Она медленно раздвинула накрашенный длинный рот, показала ровные белые узкие зубы и серьезно сказала:
— Если не считать вас.
И ушла в тьму нижней площадки, и когда он зажег свет, шаги ее стихли, и только где-то хлопнула дверь.
Каждый вечер он встречал ее, но уже не на лестнице, а на улице, и они несколько минут разговаривали, и всегда находилось о чем. Он провожал ее до дому, слушая рассказы о службе, о тетках, о матери, о подругах. «Хорошенькие?» — спрашивал он, и она отвечала: «Вроде меня, не очень».
— Из того, что вы каждый вечер приходите к Ксении Андреевне, я заключаю, — сказала она однажды, смущенно улыбаясь, — что у вас тоже нет флирта сейчас, если не считать меня.

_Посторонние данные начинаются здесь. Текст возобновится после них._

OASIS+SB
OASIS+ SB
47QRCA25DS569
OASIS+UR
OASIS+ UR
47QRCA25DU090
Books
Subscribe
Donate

Но он ответил с неожиданной прямотой:
— Флирта нет, но есть одна знакомая дама, у нее корсетная мастерская, она, конечно, француженка. К ней можно прийти и к двенадцати ночи, раньше даже нечего делать. Но она мне, кажется, скоро надоест. Вы мужчин не знаете, мы — страшные свиньи. Впрочем, за то нас и любят.
Она твердым шагом дошла до двери и, прощаясь, бледная, сказала, что завтра у нее начинается отпуск. «Как, среди зимы? Куда же вы поедете?» — «Никуда. Разве нужно непременно куда-нибудь ехать?»

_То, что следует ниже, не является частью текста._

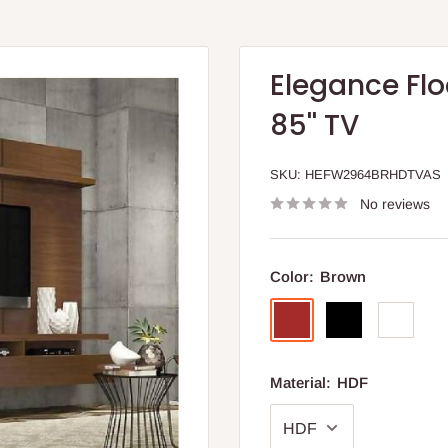
Elegance Flo
85'' TV
SKU:
HEFW2964BRHDTVAS
No reviews
Color:
Brown
Brown
Black
White
Material:
HDF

Потом тетки ее переменили квартиру. Он никогда не спрашивал о Жене, но иногда она вспоминалась ему таким слабым, стройным, гибким растением, почти прозрачным, немножко ядовитым. Потом он забыл о ней.

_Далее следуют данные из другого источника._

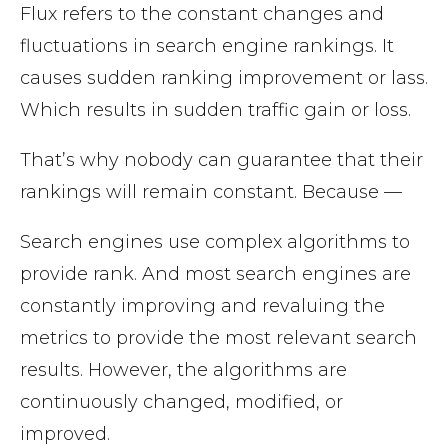
Flux refers to the constant changes and
fluctuations in search engine rankings. It
causes sudden ranking improvement or lass.
Which results in sudden traffic gain or loss.
That’s why nobody can guarantee that their
rankings will remain constant. Because —
Search engines use complex algorithms to
provide rank. And most search engines are
constantly improving and revaluing the
metrics to provide the most relevant search
results. However, the algorithms are
continuously changed, modified, or
improved.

Умерла та самая тетка, у которой были деньги, и Женя с другой никак не могли вступить в наследство. Шли месяцы, жить стало трудно. Был спор, близился суд, завещания не нашли. Жизнь стала совсем другой — ограниченной во всем, очень тихой. Женя всю жизнь работала, всегда содержала себя, но теперь на ее жалование жило двое, причем оставшаяся в живых старуха была слаба и всегда болела, и обратиться за помощью было не к кому, потому что эта была сестра Женина отца, и мать Жени была с ней в давней ссоре.
Днем и вечером Женя сидела в кассе небольшого, нарядного кинематографа, так что посетители видели обычно только ее руки, тонкие пальцы с накрашенными темно-красными длинными ногтями и кольцом с агатом, вделанным в платину. Иногда кто-нибудь из покупавших билет старался выгнуться, дышал в отверстие стекла, заглядывал ей в лицо, но она, не поднимая головы, отмечала что-то карандашом, отрывала зеленый билет, давала из коробочки серебряную и медную сдачу. И все шли ей в руки эти билетные книжки, десятки книжек, которые она аккуратно прятала в ящик, тот самый, в котором лежали пять чужих перчаток, пудреница и зажигалки. И иногда подкрадывалась к ней кошачьими шагами надежда, что Асташев вдруг придет — не за ней, не к ней, а придет в кинематограф как зритель, купит у нее билет, и она даже поздоровается с ним за руку в стекле, прорезанном так низко.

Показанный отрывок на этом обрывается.